The Mutability of Nature
It would seem that supernatural events, by definition, violate the laws of nature. This, though, begs the question: how mutable is nature? Once Hashem established the natural order, how fixed must it remain? On one hand, since Hashem is the one who created natural law, it might seem obvious that He, of course, can override it. On the other hand, if Hashem in unchanging and perfect, perhaps the laws He established must be unchanging and perfect as well. In addition, if natural law is subject to change, would that not undermine the entire order of the world?
The existence of miracles testifies to Hashem's providence over and interaction with the world. How encompassing, though, is this providence? Is every action of every individual guided from above? Or, did Hashem create the world, and leave it to basically run itself? How often does He actively intervene and perform miracles to either protect or punish? Does He do so in the same manner for every individual, or do different people merit different amounts of providence? The manner in which one answers these questions will affect how one understands the working of supernatural phenomena.

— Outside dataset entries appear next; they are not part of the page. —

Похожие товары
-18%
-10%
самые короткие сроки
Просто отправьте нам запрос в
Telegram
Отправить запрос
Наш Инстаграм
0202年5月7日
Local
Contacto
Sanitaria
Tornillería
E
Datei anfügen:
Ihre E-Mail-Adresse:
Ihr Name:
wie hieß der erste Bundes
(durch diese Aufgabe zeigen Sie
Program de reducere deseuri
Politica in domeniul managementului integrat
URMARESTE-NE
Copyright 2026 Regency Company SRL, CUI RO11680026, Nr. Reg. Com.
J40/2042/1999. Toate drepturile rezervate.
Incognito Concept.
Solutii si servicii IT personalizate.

There are several additional issues which relate to the questions discussed above:
- Purpose of miracles – What is the purpose of miracles? What prompts Hashem to intervene and override the natural order? Is He always responding to a human need? Must that need be a physical one, or might the goal of the intervention be simply recognition of Hashem's powers?1
- Human agency – The vast majority of miracles in Tanakh are brought via the agency of a prophet. Why does Hashem not simply perform the miracles on His own? What role does the prophet play? At times, a prophet even declares a miracle on his own, apparently expecting nature to be overturned at his word.2 What does this suggest about the nature of miracles?
- Miracles and magic – Does Hashem's ability to effect supernatural miracles suggest anything about human abilities to do the same? Do the Torah's descriptions of individuals (such as Paroh's magicians or the witch of Ein Dor) performing so-called magic, reflect an ability to contravene nature? Or, should they be understood as working within the natural order?